FRDiff : Feature Reuse for Universal Training-free Acceleration of Diffusion Models
This work addresses the computational bottleneck for users of diffusion models, offering a practical acceleration solution, though it is incremental as it builds on existing methods like reduced NFE.
The paper tackles the high computational cost of diffusion models by introducing FRDiff, a training-free acceleration method that reuses temporally similar feature maps to reduce denoising steps without quality loss, achieving improved latency-fidelity trade-offs in generative tasks.

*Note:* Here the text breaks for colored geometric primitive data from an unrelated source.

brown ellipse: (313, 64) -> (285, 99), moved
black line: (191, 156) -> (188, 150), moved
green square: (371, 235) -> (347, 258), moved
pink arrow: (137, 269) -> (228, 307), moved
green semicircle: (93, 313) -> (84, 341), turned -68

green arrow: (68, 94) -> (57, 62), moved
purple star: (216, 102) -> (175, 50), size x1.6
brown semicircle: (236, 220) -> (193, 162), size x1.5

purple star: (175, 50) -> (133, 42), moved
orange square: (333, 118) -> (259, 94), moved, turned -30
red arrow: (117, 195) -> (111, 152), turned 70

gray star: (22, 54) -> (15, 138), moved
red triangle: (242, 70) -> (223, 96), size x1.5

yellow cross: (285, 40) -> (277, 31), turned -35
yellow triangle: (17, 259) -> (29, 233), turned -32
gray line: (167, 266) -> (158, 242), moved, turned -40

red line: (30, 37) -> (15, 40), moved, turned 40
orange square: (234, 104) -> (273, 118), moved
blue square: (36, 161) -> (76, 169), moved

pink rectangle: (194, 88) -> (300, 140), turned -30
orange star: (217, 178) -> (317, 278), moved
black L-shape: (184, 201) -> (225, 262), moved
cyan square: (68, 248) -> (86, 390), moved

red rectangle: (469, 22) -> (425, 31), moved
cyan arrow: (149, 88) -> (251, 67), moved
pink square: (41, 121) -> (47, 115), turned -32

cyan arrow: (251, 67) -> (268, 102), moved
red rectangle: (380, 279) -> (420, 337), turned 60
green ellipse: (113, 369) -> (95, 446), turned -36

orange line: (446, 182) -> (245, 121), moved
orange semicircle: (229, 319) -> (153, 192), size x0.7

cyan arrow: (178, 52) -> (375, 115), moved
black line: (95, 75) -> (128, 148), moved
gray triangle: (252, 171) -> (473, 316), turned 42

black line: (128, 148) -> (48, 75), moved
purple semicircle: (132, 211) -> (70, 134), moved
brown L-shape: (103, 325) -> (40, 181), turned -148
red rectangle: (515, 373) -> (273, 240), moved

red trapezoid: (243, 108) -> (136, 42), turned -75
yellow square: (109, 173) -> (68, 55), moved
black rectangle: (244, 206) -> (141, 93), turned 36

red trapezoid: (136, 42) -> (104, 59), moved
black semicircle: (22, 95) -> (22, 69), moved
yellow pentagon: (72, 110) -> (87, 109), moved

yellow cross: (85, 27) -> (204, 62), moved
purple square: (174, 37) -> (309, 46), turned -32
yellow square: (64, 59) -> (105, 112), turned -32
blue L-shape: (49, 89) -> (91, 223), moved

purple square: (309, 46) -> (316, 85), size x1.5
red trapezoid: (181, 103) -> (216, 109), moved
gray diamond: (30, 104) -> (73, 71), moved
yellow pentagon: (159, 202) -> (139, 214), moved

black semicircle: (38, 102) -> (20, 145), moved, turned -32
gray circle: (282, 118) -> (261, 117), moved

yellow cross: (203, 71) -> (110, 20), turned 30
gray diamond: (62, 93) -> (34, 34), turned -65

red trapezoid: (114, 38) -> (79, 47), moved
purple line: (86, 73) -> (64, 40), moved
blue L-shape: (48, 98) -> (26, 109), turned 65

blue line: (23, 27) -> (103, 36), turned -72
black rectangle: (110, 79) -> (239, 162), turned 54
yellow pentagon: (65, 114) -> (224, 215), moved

The substantial computational costs of diffusion models, especially due to the repeated denoising steps necessary for high-quality image generation, present a major obstacle to their widespread adoption. While several studies have attempted to address this issue by reducing the number of score function evaluations (NFE) using advanced ODE solvers without fine-tuning, the decreased number of denoising iterations misses the opportunity to update fine details, resulting in noticeable quality degradation. In our work, we introduce an advanced acceleration technique that leverages the temporal redundancy inherent in diffusion models. Reusing feature maps with high temporal similarity opens up a new opportunity to save computation resources without compromising output quality. To realize the practical benefits of this intuition, we conduct an extensive analysis and propose a novel method, FRDiff. FRDiff is designed to harness the advantages of both reduced NFE and feature reuse, achieving a Pareto frontier that balances fidelity and latency trade-offs in various generative tasks.